Gülşen, “Film sanatı 19. yüzyıl sonralarında buhran ortamında doğmuş bir sanattır. Buhran ortamındaki krizlerin içerisinde hayat bulması benim için çok önemlidir. Film sanatı bana göre eğlenilecek bir serüven değildir. Film sanatı bana göre bir hayat biçimidir” dedi.

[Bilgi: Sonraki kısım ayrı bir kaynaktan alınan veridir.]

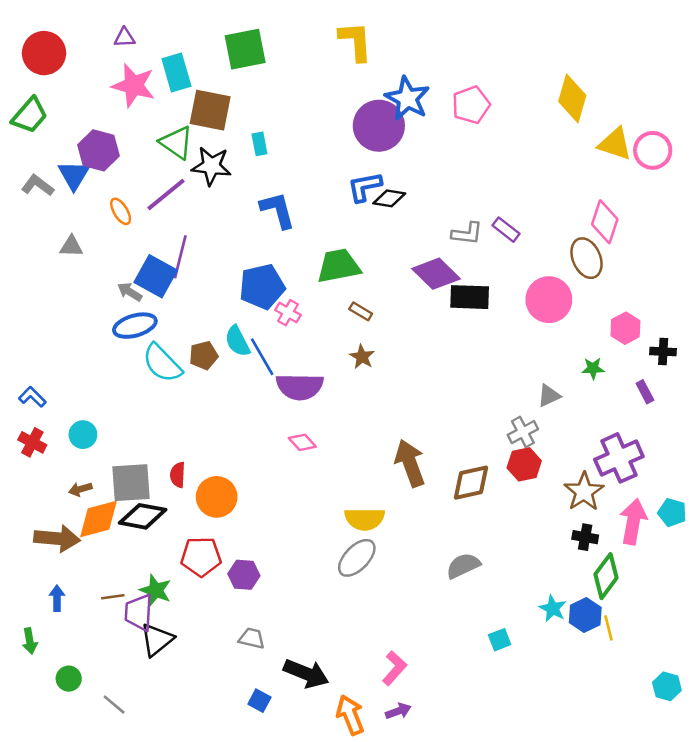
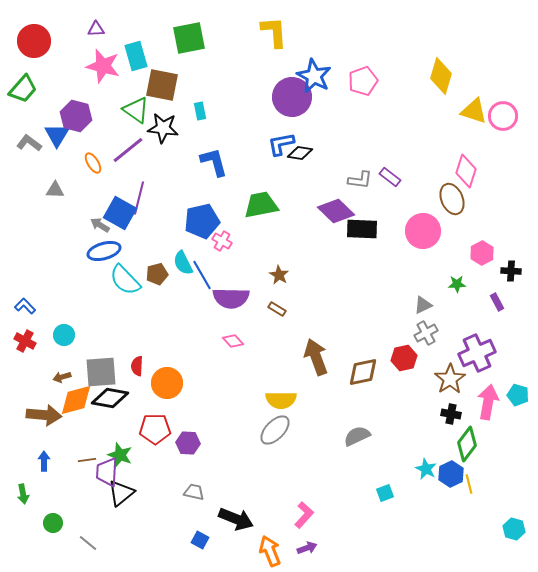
brown rectangle: (361, 311) -> (277, 309), moved
gray cross: (523, 432) -> (426, 333), moved

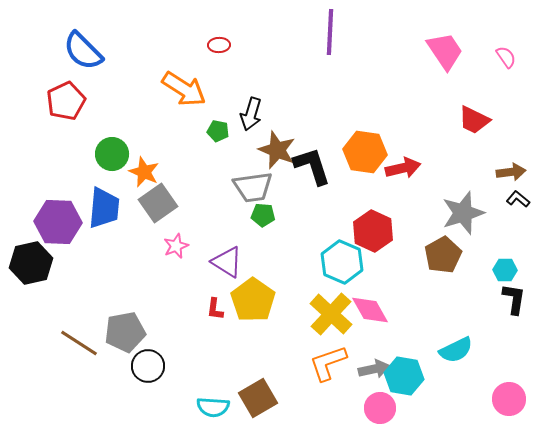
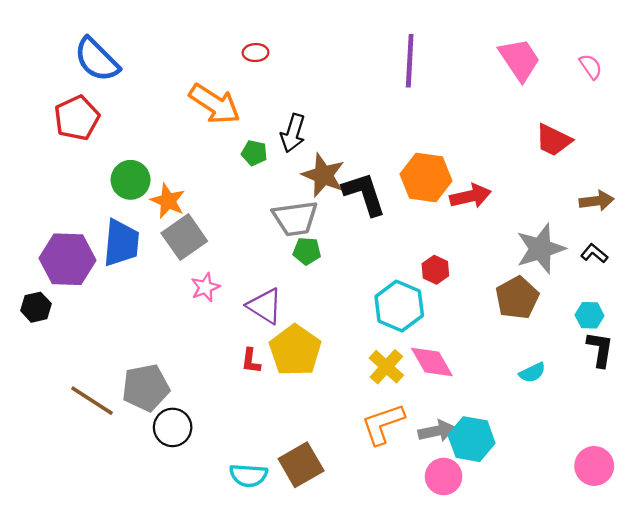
purple line: (330, 32) -> (410, 61), moved
black L-shape: (518, 199) -> (594, 253), moved
red hexagon: (373, 231) -> (435, 270), size x0.6
black hexagon: (31, 263) -> (36, 307), size x0.6
yellow cross: (331, 314) -> (386, 367), size x0.7
cyan semicircle: (456, 350) -> (532, 373), moved, size x0.7

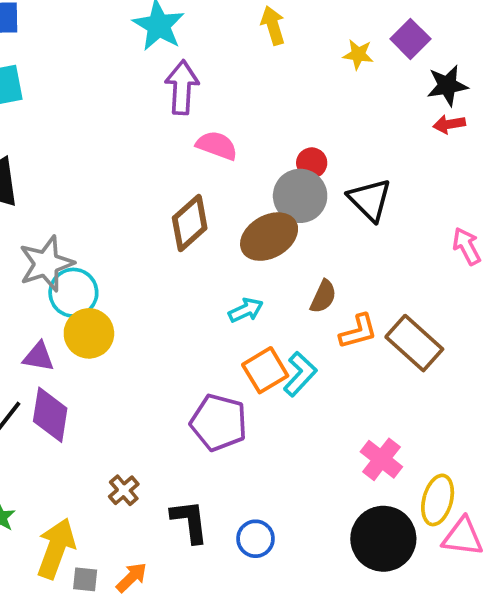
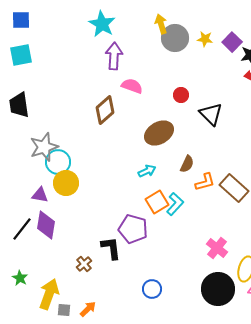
purple square: (410, 39) -> (232, 42), moved
gray circle: (300, 196) -> (175, 38), moved
brown diamond: (190, 223) -> (105, 110), moved
black L-shape: (190, 521) -> (111, 248), moved

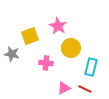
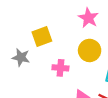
pink star: (58, 26) -> (88, 18), moved

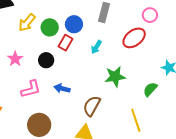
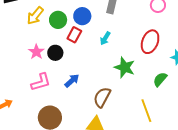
red ellipse: (134, 38) -> (150, 42), moved, turned -30
pink star: (15, 59) -> (36, 52), moved
green star: (115, 77) -> (125, 67), turned 30
blue arrow: (62, 89) -> (72, 81), turned 126

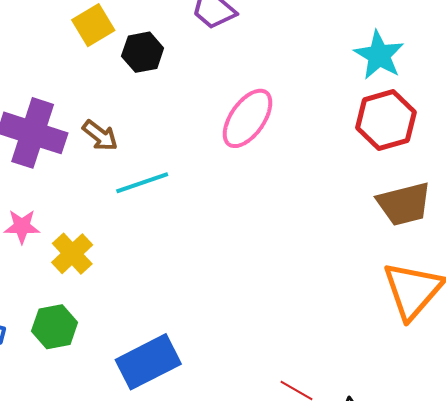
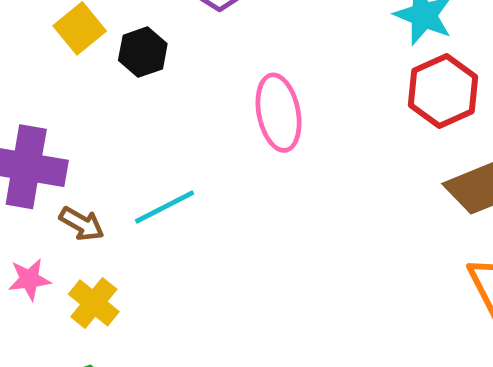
pink ellipse: (248, 118) -> (279, 113), turned -38
brown arrow: (100, 136) -> (82, 224), moved

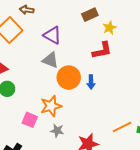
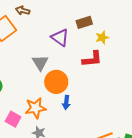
purple triangle: (52, 35) -> (60, 38), moved
gray triangle: (50, 60) -> (40, 63), turned 30
blue arrow: (91, 82) -> (66, 102), moved

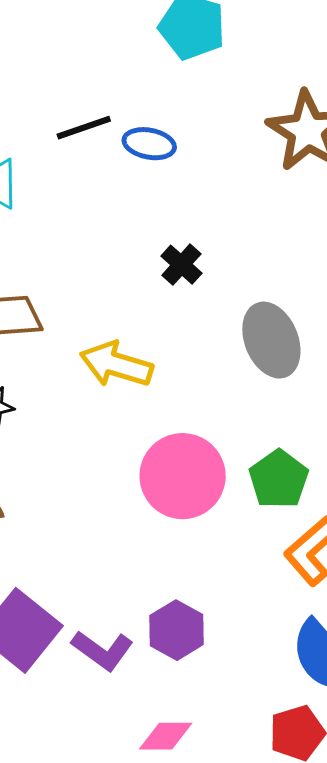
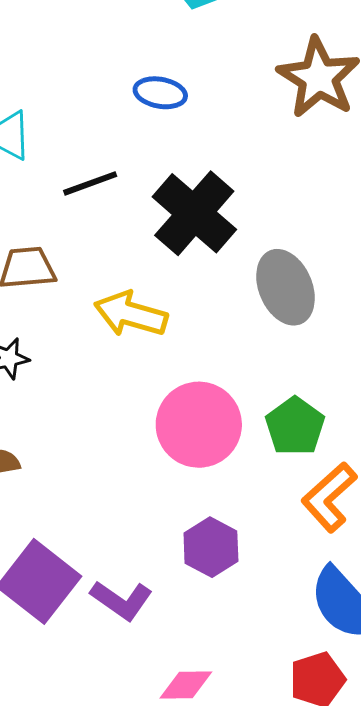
black line: (84, 128) -> (90, 183), moved
black cross: (181, 265) -> (194, 213), size x2.0
purple hexagon: (177, 630) -> (211, 547), moved

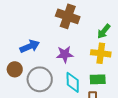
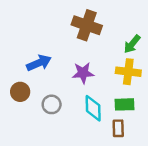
gray circle: (40, 79) -> (52, 104), size x0.6

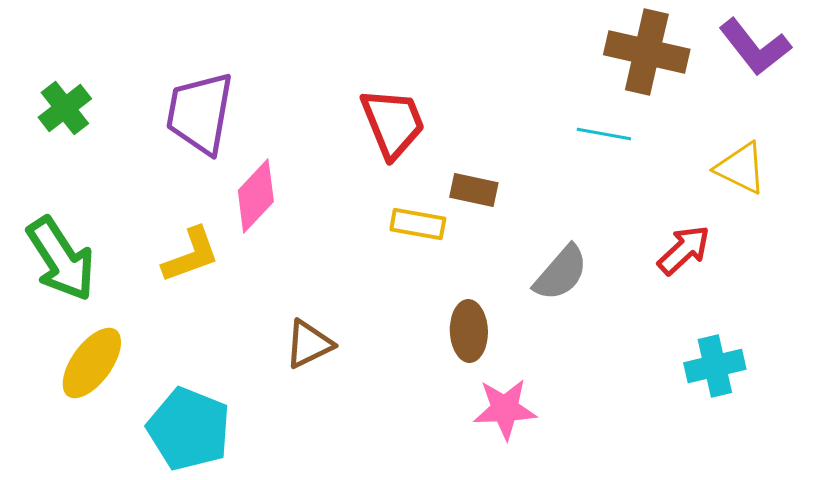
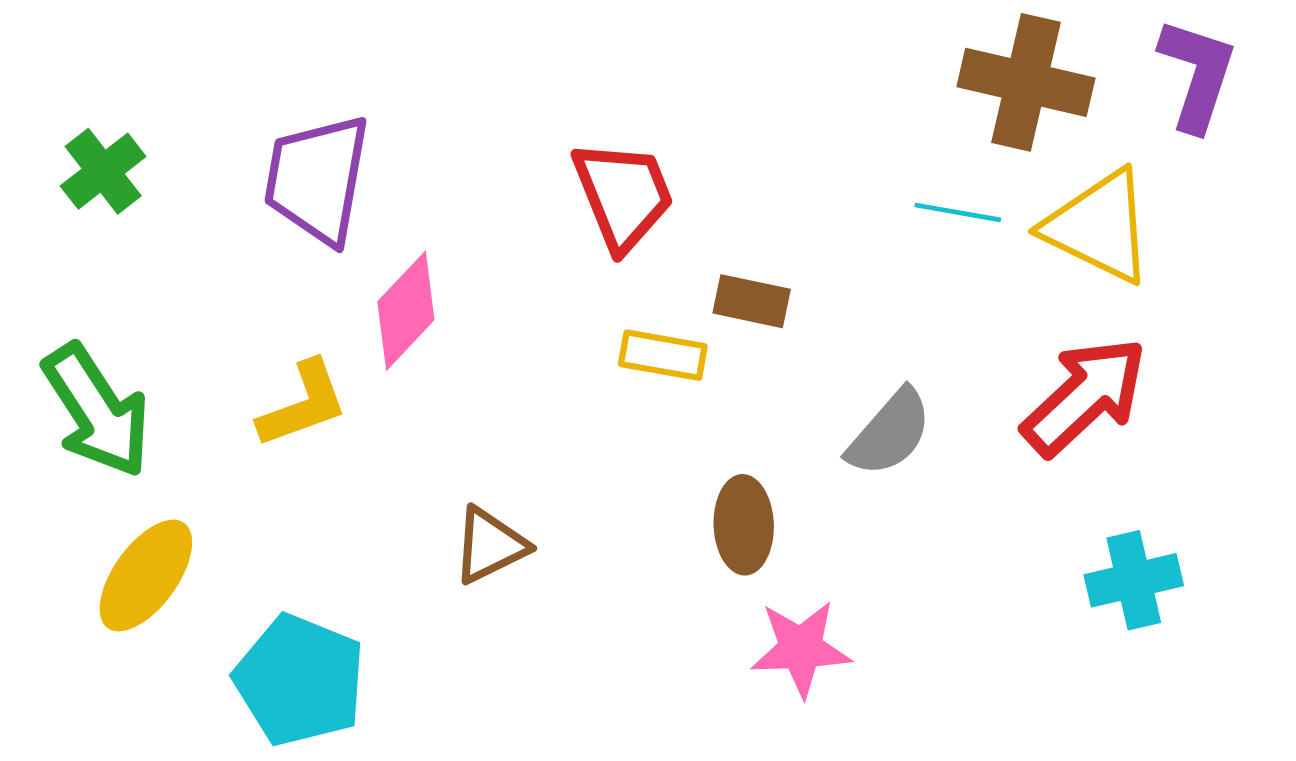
purple L-shape: (755, 47) -> (1197, 74), turned -124
yellow triangle: (741, 168) -> (1099, 227), moved, size x1.4
red arrow: (684, 250) -> (1085, 396), size x1.5

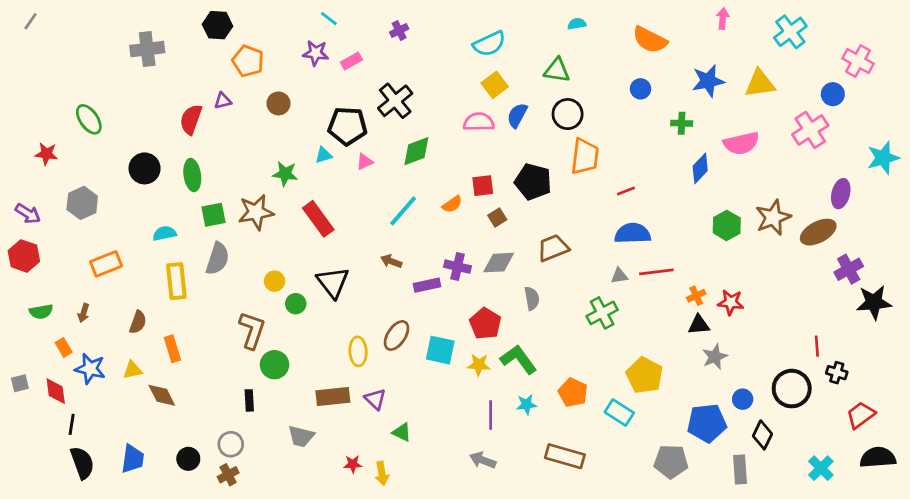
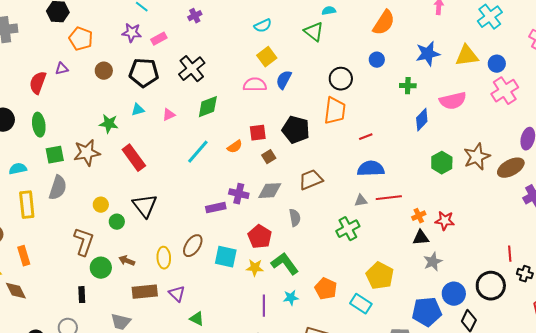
orange semicircle: (650, 40) -> (384, 23), turned -84
cyan semicircle: (489, 44) -> (263, 26), size x0.7
green triangle: (557, 70) -> (314, 32), moved, turned 30
blue circle: (833, 94) -> (497, 64), moved
black circle: (568, 114) -> (341, 79), moved
black pentagon: (347, 126) -> (144, 73), moved
brown arrow: (391, 261) -> (127, 261), moved
blue circle: (743, 399) -> (454, 294), size x1.5

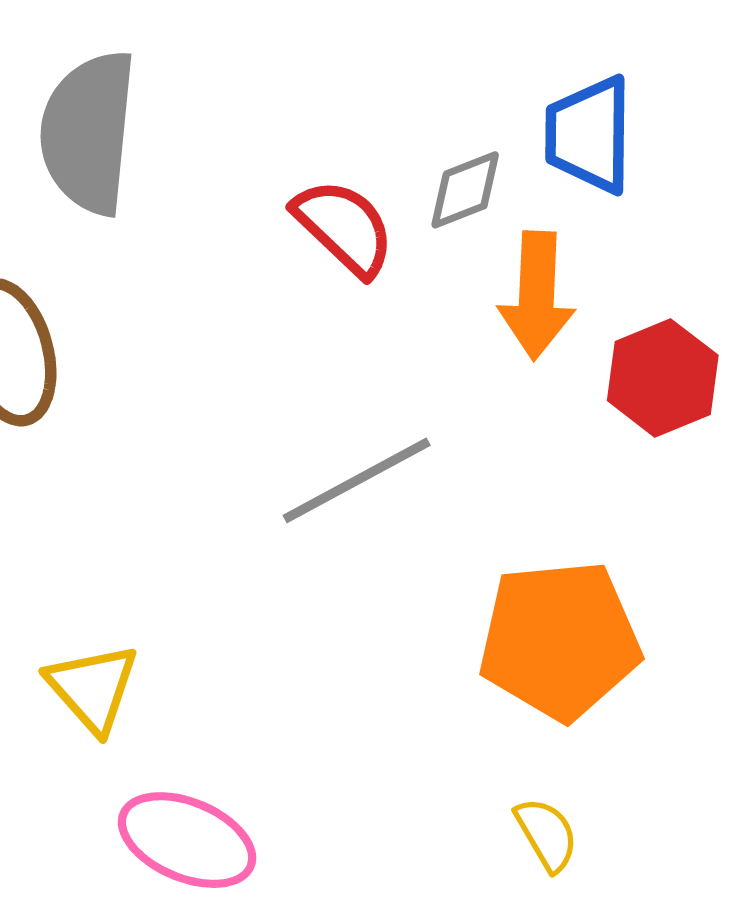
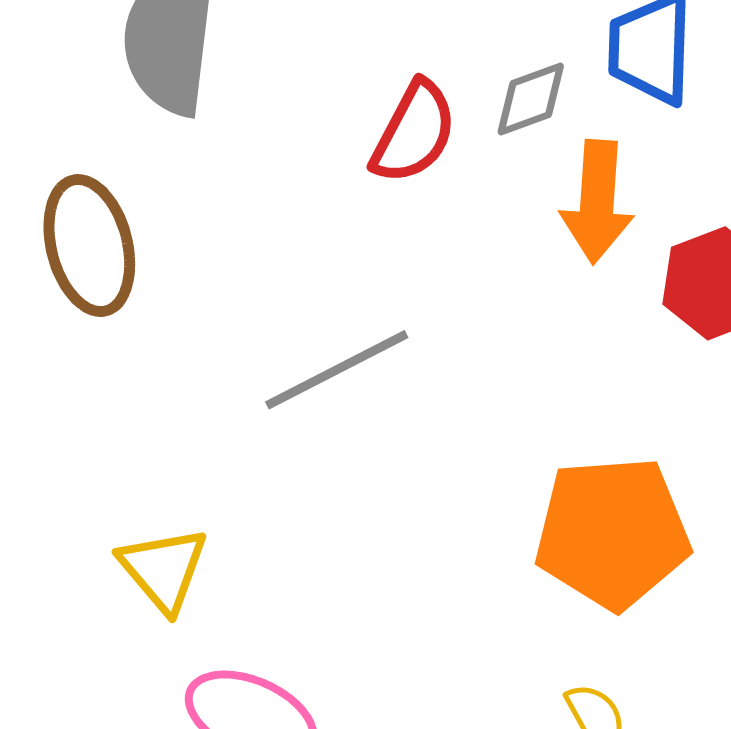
red semicircle: (344, 227) -> (414, 132), turned 73
gray line: (357, 480) -> (337, 370), moved

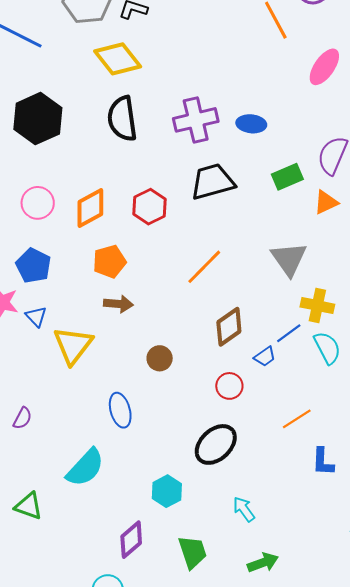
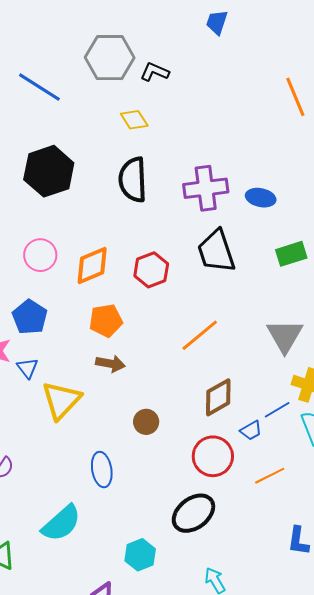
yellow diamond: (118, 59) -> (134, 120), size x0.6
black trapezoid: (212, 182) -> (216, 251), turned -99
red circle: (229, 386) -> (213, 456), size x1.5
orange line: (297, 419) -> (270, 476), moved

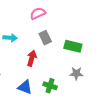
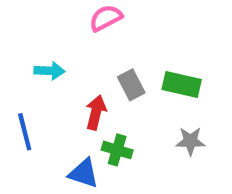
gray rectangle: (45, 38) -> (131, 85), moved
green cross: (50, 86) -> (117, 150), moved

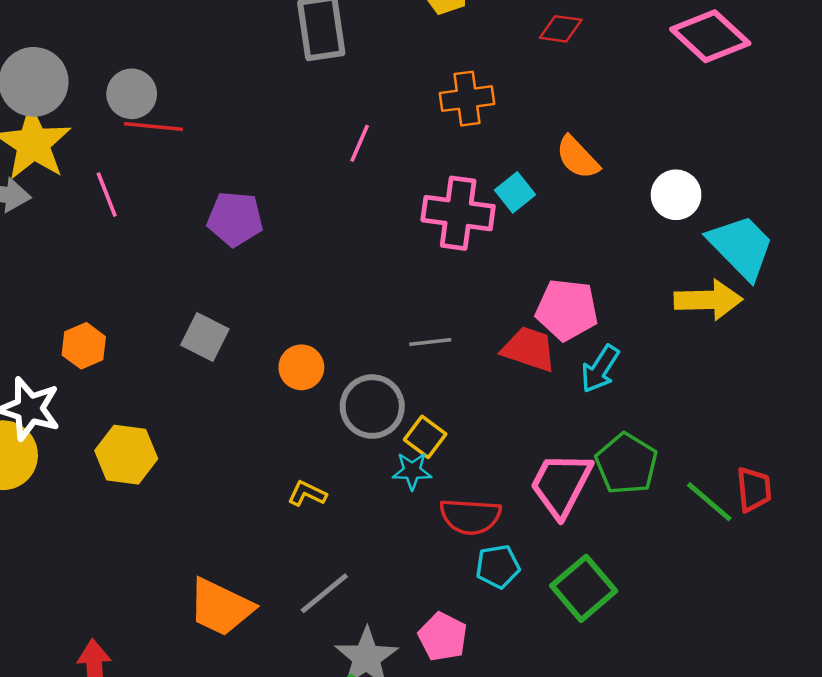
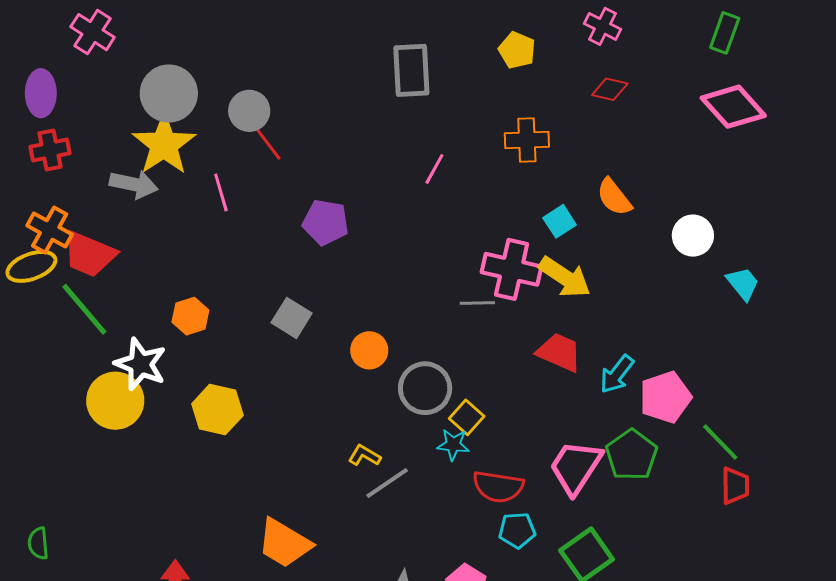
red line: (153, 126) -> (265, 139), turned 42
pink cross: (458, 213) -> (512, 269), moved
cyan trapezoid: (741, 247) -> (743, 284), size x0.6
yellow arrow: (708, 300) -> (565, 277), moved, turned 30
pink pentagon: (567, 310) -> (665, 397), moved, turned -30
gray line: (430, 342) -> (477, 303), moved
green line: (709, 502) -> (720, 442), moved
gray line: (324, 593) -> (387, 483), moved

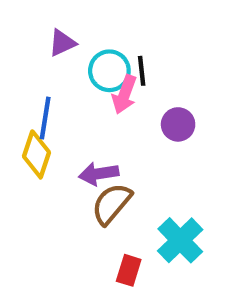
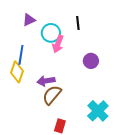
black line: (142, 71) -> (78, 23), moved
purple circle: (178, 124) -> (91, 61), moved
cyan cross: (180, 240) -> (98, 111), moved

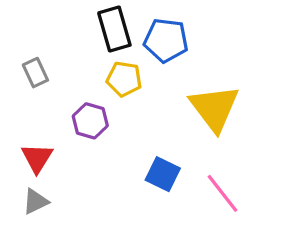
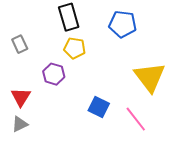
blue pentagon: (166, 40) -> (123, 24), moved
yellow triangle: (214, 108) -> (150, 77), moved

“Düşünce olgunuz oluşacak”
8 hafta sürecek atölye derslerinin katılımcılara katkılarından bahseden Enver Gülşen şöyle dedi: “Önümüzdeki haftalarda bol bol film pasajları izleyeceğiz. Hepsi de dünya klasiklerinden önemli yönetmenlerin filmlerinden sahneler. Bu atölyeden büyük bir ihtimalle bir yönetmen olarak çıkmayacaksınız ama hepinizde film sanatı hakkında bir düşünce olgusu oluşacak” diye konuştu.
“Müthiş bir büyü”
Enver Gülşen insan ruhunun film sanatıyla ahengini anlatırken, “Bence film sanatı insanlığın eksik kalan ve unutulmuş olan şeylerin bulunduğu bir sanat dalı olarak düşünüyorum. Her film değerli olmayabilir. Bir filmi her izlediğinizde değişik anlamlar çıkartabilirsiniz. Bu da film sanatının, insan ruhuyla olan müthiş büyüsüdür” dedi.